Question

Consider a tank that contains a saturated liquid vapor mixture of water in equilibrium. Some vapor is now allowed to escape the tank at constant temperature and pressure. Will this disturb the phase equilibrium and cause some of the liquid to evaporate?

Short answer

Answer: Yes, allowing vapor to escape the tank will disturb the phase equilibrium and cause some liquid to evaporate. This happens because the system aims to re-establish equilibrium by either increasing the rate of evaporation and/or decreasing the rate of condensation.

Step-by-step solution

Understand the behavior of saturated mixtures in equilibrium

When a saturated liquid-vapor mixture is in equilibrium, it means that the rate of evaporation of water molecules from the liquid phase equals the rate of condensation of water molecules back into the liquid phase from the vapor phase. This balance is maintained by the constant temperature and pressure in the system.
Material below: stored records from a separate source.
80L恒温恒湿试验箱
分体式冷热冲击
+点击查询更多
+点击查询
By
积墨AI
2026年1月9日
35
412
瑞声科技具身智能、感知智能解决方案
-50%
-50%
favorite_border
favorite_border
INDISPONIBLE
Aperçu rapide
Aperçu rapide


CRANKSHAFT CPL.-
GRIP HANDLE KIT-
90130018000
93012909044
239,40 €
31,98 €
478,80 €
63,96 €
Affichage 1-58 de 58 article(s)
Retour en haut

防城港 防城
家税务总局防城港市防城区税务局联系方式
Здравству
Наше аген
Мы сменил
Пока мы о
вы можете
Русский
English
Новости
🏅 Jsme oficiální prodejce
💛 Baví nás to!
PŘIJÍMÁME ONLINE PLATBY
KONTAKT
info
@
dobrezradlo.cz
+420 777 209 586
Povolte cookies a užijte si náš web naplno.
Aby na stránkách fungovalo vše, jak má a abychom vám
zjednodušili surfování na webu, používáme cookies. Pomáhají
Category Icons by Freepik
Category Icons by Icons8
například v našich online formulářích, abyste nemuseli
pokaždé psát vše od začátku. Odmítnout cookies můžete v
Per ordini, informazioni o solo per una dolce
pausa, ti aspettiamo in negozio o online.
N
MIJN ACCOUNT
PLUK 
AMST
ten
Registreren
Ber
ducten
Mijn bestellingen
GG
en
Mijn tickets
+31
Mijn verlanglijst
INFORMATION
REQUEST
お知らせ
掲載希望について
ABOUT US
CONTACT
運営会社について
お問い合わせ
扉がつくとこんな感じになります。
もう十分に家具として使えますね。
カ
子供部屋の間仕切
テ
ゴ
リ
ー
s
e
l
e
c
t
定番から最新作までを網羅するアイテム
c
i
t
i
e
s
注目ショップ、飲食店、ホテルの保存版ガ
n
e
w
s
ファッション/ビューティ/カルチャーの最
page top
Analyze the effect of vapor escaping the tank

When the vapor is allowed to escape the tank, the balance between evaporation and condensation is disrupted. The loss of vapor results in a decrease in the number of water molecules in the vapor phase, which would tend to disrupt the phase equilibrium.

Determine the response of the system to the disturbance

Since the number of water molecules in the vapor phase has decreased, it means that the rate of evaporation must increase, and/or the rate of condensation must decrease, in order to re-establish phase equilibrium at the same temperature and pressure. This implies that some of the liquid water must evaporate, increasing the mole fraction of the water vapor in the system, ultimately re-establishing the equilibrium between the liquid and vapor phases.

Conclusion

Allowing vapor to escape the tank at constant temperature and pressure will disturb the phase equilibrium and cause some of the liquid to evaporate. This is because the system needs to compensate for the loss of vapor molecules by increasing the rate of evaporation and/or decreasing the rate of condensation in order to maintain phase equilibrium under the given conditions.

Key concepts

Saturated Liquid-Vapor Mixture

Understanding a saturated liquid-vapor mixture is essential when dealing with substances that can exist in both liquid and gaseous phases under certain conditions of temperature and pressure. A classic example involves a closed container partly filled with water and the space above the water occupied by water vapor. In this enclosed system, water molecules are continuously evaporating and condensing.

At saturation point, the rate of evaporation equals the rate of condensation, leading to phase equilibrium in the mixture. It's a delicate balance - a dynamic process where individual molecules transition between phases, but the overall quantity in each phase remains constant. No net increase in vapor or liquid will be observed as long as the temperature and pressure are unaltered. This state is characteristic of a saturated liquid-vapor mixture.

When the equilibrium is disturbed, such as by allowing vapor to escape, the system responds to reinstate balance. This automatic adjustment highlights the system's inherent drive to maintain equilibrium, which will be further discussed when exploring thermodynamic equilibrium.

Evaporation and Condensation Rates

The rates of evaporation and condensation are pivotal in understanding phase changes in a system. Evaporation is the process where molecules transition from the liquid to the vapor state, typically on the surface of the liquid. For water in a closed container, as the temperature increases, more water molecules gain the energy needed to overcome intermolecular forces and become vapor.

In contrast, condensation is the reverse process, where vapor molecules lose energy, bond together, and transition back to the liquid state. In a saturated liquid-vapor mixture, these two rates are equal, resulting in no net change in the amount of liquid or vapor - a key aspect of phase equilibrium.

If vapor is removed from the system (like from the exercise described), the condensation rate temporarily exceeds evaporation, disturbing equilibrium. The system will react by accelerating evaporation to restore the balance of evaporation and condensation rates, thereby upholding the principle that systems tend to move towards equilibrium.

Thermodynamic Equilibrium

Thermodynamic equilibrium is a broad concept referring to a state where all macroscopic changes have ceased in a system, indicating a balance in various types of equilibria, including mechanical, thermal, and phase equilibrium. Concerning phase equilibrium specifically, a system reaches this state when the properties such as temperature and pressure are uniform throughout and no further changes occur in phase proportions without external interference.

From our exercise, when vapor is allowed to escape from a tank containing a saturated liquid-vapor mixture, the phase equilibrium is indeed disrupted. However, thermodynamic systems inherently strive to return to equilibrium. When the vapor leak occurs, adjustments in the rates of evaporation and condensation take place, prompting the liquid to evaporate and hence counteract the disturbance.

This example illustrates how dynamic processes within the thermodynamic framework are self-regulating to maintain equilibrium conditions. It is fundamental to understand that maintaining equilibrium doesn't necessarily mean that the microscale actions (like molecules evaporating or condensing) cease; instead, they continue in a balanced way that sustains the overall stable condition of the system.